** Opening Provided records block **

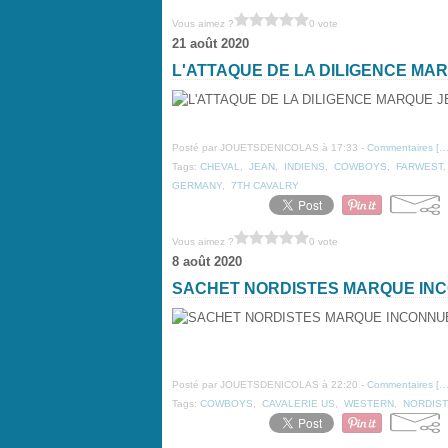
Vous aimez ?
0 vote
21 août 2020
L'ATTAQUE DE LA DILIGENCE MA
Posté par JOUETSDENICOLAS à 17:33 -
Commentaires [
Tags:
CHEVAL
,
JEAN
,
INDIENS
,
COWBOYS
,
FARWEST
GERMANY
,
7TH CAVALRY
Vous aimez ?
0 vote
8 août 2020
SACHET NORDISTES MARQUE IN
Posté par JOUETSDENICOLAS à 22:20 -
Commentaires [
Tags:
COWBOYS
,
CAVALERIE US
,
WESTERN
,
NORDIS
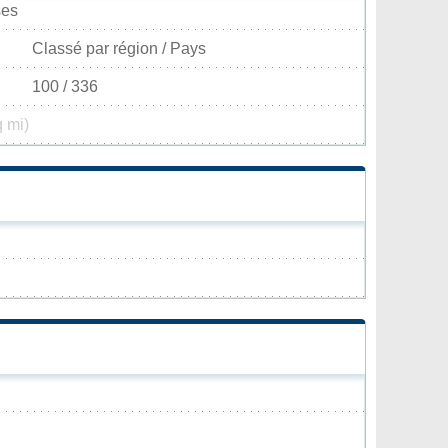
ses
Classé par région / Pays
100 / 336
q mi)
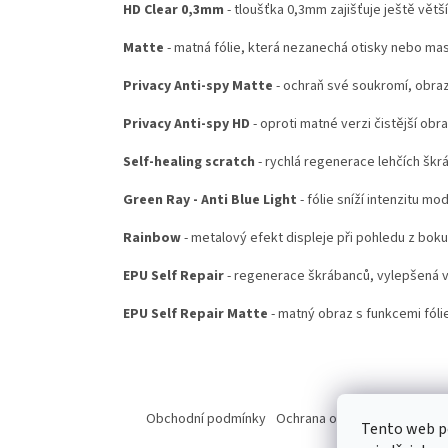
HD Clear 0,3mm
- tloušťka 0,3mm zajišťuje ještě větš
Matte
- matná fólie, která nezanechá otisky nebo ma
Privacy Anti-spy Matte
- ochraň své soukromí, obraz
Privacy Anti-spy HD
- oproti matné verzi čistější obr
Self-healing scratch
- rychlá regenerace lehčích škr
Green Ray - Anti Blue Light
- fólie sníží intenzitu mo
Rainbow
- metalový efekt displeje při pohledu z boku
EPU Self Repair
- regenerace škrábanců, vylepšená ve
EPU Self Repair Matte
- matný obraz s funkcemi fólie
Z
á
Obchodní podmínky
Ochrana osobních údajů
Od
Tento web p
p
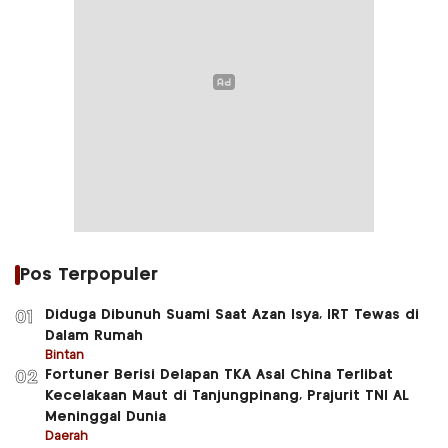
Pos Terpopuler
Diduga Dibunuh Suami Saat Azan Isya, IRT Tewas di
01
Dalam Rumah
Bintan
Fortuner Berisi Delapan TKA Asal China Terlibat
02
Kecelakaan Maut di Tanjungpinang, Prajurit TNI AL
Meninggal Dunia
Daerah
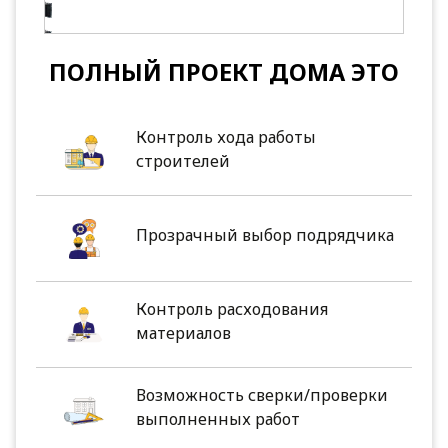
ПОЛНЫЙ ПРОЕКТ ДОМА ЭТО
Контроль хода работы
строителей
Прозрачный выбор подрядчика
Контроль расходования
материалов
Возможность сверки/проверки
выполненных работ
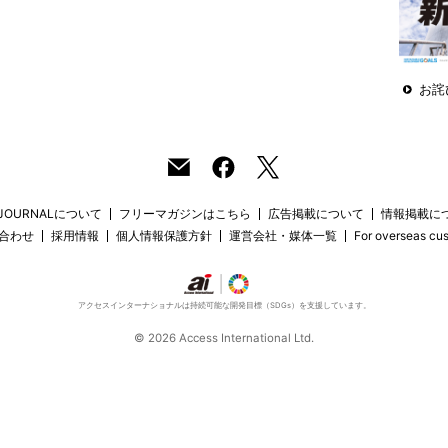
お詫
 JOURNALについて
フリーマガジンはこちら
広告掲載について
情報掲載に
合わせ
採用情報
個人情報保護方針
運営会社・媒体一覧
For overseas cu
アクセスインターナショナルは持続可能な開発目標（SDGs）を支援しています。
© 2026 Access International Ltd.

** Closing Provided records block **

*Work instruction*.
Retype the data above exactly; pictures are not part of the copy.

*Expected output*.
Vous aimez ?
0 vote
21 août 2020
L'ATTAQUE DE LA DILIGENCE MA
Posté par JOUETSDENICOLAS à 17:33 -
Commentaires [
Tags:
CHEVAL
,
JEAN
,
INDIENS
,
COWBOYS
,
FARWEST
GERMANY
,
7TH CAVALRY
Vous aimez ?
0 vote
8 août 2020
SACHET NORDISTES MARQUE IN
Posté par JOUETSDENICOLAS à 22:20 -
Commentaires [
Tags:
COWBOYS
,
CAVALERIE US
,
WESTERN
,
NORDIS
ses
Classé par région / Pays
100 / 336
q mi)
HD Clear 0,3mm
- tloušťka 0,3mm zajišťuje ještě větš
Matte
- matná fólie, která nezanechá otisky nebo ma
Privacy Anti-spy Matte
- ochraň své soukromí, obraz
Privacy Anti-spy HD
- oproti matné verzi čistější obr
Self-healing scratch
- rychlá regenerace lehčích škr
Green Ray - Anti Blue Light
- fólie sníží intenzitu mo
Rainbow
- metalový efekt displeje při pohledu z boku
EPU Self Repair
- regenerace škrábanců, vylepšená ve
EPU Self Repair Matte
- matný obraz s funkcemi fólie
Z
á
Obchodní podmínky
Ochrana osobních údajů
Od
Tento web p
p
Pos Terpopuler
Diduga Dibunuh Suami Saat Azan Isya, IRT Tewas di
01
Dalam Rumah
Bintan
Fortuner Berisi Delapan TKA Asal China Terlibat
02
Kecelakaan Maut di Tanjungpinang, Prajurit TNI AL
Meninggal Dunia
Daerah
ПОЛНЫЙ ПРОЕКТ ДОМА ЭТО
Контроль хода работы
строителей
Прозрачный выбор подрядчика
Контроль расходования
материалов
Возможность сверки/проверки
выполненных работ
お詫
 JOURNALについて
フリーマガジンはこちら
広告掲載について
情報掲載に
合わせ
採用情報
個人情報保護方針
運営会社・媒体一覧
For overseas cu
アクセスインターナショナルは持続可能な開発目標（SDGs）を支援しています。
© 2026 Access International Ltd.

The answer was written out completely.